<<<<

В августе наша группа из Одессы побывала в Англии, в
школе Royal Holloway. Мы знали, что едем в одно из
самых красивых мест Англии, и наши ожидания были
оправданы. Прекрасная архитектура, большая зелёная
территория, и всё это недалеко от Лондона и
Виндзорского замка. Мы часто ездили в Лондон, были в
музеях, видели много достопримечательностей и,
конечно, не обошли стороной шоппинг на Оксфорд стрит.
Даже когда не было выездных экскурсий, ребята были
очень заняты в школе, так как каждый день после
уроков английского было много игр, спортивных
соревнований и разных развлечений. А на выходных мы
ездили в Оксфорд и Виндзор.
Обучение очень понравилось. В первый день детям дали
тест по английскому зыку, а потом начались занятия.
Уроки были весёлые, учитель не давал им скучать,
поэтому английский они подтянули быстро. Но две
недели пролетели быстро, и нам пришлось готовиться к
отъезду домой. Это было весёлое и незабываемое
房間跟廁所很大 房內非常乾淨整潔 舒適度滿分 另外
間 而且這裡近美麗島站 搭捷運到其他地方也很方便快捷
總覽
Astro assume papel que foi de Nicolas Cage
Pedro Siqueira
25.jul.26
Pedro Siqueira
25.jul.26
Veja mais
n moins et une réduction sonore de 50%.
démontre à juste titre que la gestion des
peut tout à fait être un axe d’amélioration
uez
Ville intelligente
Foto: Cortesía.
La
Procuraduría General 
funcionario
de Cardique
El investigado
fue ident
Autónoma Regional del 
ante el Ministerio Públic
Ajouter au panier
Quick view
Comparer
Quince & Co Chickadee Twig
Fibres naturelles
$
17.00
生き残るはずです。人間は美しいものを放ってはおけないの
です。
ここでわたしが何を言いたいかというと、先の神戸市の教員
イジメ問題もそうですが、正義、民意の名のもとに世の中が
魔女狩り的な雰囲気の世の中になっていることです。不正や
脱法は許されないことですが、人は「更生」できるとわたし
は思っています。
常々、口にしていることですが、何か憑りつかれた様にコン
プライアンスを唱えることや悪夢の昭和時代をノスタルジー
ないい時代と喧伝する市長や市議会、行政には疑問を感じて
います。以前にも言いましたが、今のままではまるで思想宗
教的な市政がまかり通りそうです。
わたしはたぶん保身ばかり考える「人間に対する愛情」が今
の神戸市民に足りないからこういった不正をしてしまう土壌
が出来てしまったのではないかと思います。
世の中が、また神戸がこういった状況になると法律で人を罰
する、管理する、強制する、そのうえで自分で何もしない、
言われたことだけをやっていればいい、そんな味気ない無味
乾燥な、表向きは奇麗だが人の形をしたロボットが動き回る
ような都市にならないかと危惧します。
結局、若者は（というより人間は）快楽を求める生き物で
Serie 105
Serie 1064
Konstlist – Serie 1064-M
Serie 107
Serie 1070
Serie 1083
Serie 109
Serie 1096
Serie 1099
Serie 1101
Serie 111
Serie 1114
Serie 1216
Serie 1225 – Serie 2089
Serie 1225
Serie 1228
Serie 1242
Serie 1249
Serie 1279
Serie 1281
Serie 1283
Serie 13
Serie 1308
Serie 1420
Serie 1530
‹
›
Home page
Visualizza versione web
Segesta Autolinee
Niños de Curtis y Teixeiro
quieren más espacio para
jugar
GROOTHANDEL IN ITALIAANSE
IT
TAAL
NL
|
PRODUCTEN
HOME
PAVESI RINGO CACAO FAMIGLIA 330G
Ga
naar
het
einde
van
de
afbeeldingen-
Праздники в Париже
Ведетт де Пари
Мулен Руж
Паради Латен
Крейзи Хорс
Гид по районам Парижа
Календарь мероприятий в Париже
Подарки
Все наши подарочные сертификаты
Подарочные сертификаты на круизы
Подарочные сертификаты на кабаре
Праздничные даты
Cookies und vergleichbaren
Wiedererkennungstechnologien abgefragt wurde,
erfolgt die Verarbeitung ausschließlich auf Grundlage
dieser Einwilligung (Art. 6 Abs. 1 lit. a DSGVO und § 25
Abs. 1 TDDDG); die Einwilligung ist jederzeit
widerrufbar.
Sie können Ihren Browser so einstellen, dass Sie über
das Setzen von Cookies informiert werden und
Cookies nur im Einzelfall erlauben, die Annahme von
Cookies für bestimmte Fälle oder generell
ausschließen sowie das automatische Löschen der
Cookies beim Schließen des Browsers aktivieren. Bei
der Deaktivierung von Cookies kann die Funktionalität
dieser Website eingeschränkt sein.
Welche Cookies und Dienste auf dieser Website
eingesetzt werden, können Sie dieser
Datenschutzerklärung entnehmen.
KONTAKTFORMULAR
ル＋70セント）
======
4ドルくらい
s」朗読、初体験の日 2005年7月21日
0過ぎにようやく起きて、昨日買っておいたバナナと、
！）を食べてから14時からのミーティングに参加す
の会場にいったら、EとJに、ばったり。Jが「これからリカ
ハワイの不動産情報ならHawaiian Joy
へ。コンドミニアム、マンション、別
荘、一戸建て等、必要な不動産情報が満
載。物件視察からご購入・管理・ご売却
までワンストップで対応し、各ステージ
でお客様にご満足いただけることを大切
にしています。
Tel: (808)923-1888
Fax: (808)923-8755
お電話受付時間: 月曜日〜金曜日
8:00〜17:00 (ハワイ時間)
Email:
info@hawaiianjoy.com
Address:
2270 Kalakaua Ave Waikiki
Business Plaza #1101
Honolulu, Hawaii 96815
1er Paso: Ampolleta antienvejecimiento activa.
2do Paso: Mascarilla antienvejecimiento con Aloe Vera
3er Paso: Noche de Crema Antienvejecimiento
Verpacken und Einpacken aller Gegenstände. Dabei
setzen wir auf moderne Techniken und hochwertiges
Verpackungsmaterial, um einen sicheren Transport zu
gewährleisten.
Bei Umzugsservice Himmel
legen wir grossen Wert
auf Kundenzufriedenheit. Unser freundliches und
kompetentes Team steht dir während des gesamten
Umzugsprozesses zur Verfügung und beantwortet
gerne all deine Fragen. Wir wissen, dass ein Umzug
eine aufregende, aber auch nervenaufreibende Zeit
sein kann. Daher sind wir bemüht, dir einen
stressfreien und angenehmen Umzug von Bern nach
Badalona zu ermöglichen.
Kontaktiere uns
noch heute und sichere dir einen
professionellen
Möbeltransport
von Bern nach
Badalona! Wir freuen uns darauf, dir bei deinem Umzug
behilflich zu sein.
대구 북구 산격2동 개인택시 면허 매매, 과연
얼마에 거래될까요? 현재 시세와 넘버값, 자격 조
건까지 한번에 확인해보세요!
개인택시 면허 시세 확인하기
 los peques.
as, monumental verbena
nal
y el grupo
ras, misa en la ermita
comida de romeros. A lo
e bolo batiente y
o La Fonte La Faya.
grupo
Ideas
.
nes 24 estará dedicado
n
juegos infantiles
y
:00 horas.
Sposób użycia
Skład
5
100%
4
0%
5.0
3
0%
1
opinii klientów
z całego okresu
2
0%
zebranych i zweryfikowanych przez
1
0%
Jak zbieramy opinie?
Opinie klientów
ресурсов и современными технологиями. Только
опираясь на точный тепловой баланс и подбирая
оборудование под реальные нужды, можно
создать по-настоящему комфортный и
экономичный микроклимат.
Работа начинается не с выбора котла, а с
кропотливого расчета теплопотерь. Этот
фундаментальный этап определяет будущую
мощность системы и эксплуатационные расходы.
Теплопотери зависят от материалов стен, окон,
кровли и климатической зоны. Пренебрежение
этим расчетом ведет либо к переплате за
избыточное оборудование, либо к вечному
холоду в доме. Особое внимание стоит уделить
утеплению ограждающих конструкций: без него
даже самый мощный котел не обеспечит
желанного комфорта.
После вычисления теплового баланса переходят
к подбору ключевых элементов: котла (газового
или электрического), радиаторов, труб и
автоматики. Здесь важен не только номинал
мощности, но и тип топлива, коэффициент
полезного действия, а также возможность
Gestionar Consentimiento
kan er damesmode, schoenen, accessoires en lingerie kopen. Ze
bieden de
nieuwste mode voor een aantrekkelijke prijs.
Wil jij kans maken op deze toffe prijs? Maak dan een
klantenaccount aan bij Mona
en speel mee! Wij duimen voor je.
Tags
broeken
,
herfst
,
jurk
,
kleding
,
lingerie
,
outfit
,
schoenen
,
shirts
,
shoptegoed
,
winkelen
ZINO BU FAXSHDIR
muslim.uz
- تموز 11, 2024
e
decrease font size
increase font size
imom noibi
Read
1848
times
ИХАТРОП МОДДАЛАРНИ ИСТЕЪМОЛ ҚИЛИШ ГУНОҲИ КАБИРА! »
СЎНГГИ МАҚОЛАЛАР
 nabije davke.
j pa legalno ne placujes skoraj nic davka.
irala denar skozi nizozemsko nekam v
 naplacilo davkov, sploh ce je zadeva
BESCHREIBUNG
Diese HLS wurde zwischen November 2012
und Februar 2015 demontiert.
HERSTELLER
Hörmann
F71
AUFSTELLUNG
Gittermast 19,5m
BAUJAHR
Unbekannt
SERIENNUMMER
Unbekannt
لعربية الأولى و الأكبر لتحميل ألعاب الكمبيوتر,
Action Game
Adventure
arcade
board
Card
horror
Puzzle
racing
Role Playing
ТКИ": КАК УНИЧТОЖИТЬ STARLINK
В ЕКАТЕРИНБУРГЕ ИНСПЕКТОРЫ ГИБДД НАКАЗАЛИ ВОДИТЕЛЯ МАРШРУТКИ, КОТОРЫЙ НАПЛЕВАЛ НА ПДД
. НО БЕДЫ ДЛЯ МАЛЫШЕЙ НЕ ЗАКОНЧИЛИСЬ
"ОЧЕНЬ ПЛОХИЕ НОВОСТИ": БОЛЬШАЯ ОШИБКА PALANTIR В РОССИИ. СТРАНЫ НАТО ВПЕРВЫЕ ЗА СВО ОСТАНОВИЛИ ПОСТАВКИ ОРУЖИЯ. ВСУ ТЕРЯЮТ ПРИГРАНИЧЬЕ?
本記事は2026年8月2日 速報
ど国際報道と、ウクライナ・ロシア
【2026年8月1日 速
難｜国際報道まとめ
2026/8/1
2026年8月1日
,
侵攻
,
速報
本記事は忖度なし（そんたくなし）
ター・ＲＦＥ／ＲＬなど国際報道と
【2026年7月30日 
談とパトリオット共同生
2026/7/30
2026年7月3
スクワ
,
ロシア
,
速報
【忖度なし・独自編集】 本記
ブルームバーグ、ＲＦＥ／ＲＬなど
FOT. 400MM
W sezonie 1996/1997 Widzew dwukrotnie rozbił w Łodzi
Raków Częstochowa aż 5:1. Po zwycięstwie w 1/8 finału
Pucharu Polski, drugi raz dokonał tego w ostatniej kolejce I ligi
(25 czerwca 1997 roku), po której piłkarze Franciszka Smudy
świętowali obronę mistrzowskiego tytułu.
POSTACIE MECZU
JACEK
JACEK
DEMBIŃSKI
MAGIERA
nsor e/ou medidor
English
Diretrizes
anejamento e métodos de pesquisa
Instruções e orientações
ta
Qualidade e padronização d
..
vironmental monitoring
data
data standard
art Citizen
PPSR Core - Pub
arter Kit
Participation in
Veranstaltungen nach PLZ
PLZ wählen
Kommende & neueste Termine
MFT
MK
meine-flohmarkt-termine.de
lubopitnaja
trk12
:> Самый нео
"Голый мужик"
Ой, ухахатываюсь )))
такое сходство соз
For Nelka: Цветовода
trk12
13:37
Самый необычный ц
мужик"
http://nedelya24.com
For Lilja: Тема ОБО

>>>>

▶ **Problem to solve**: Locate the word "было" in the records above, and return each line that has it.

▶ **Problem solution**:
Даже когда не было выездных экскурсий, ребята были
уроков английского было много игр, спортивных
отъезду домой. Это было весёлое и незабываемое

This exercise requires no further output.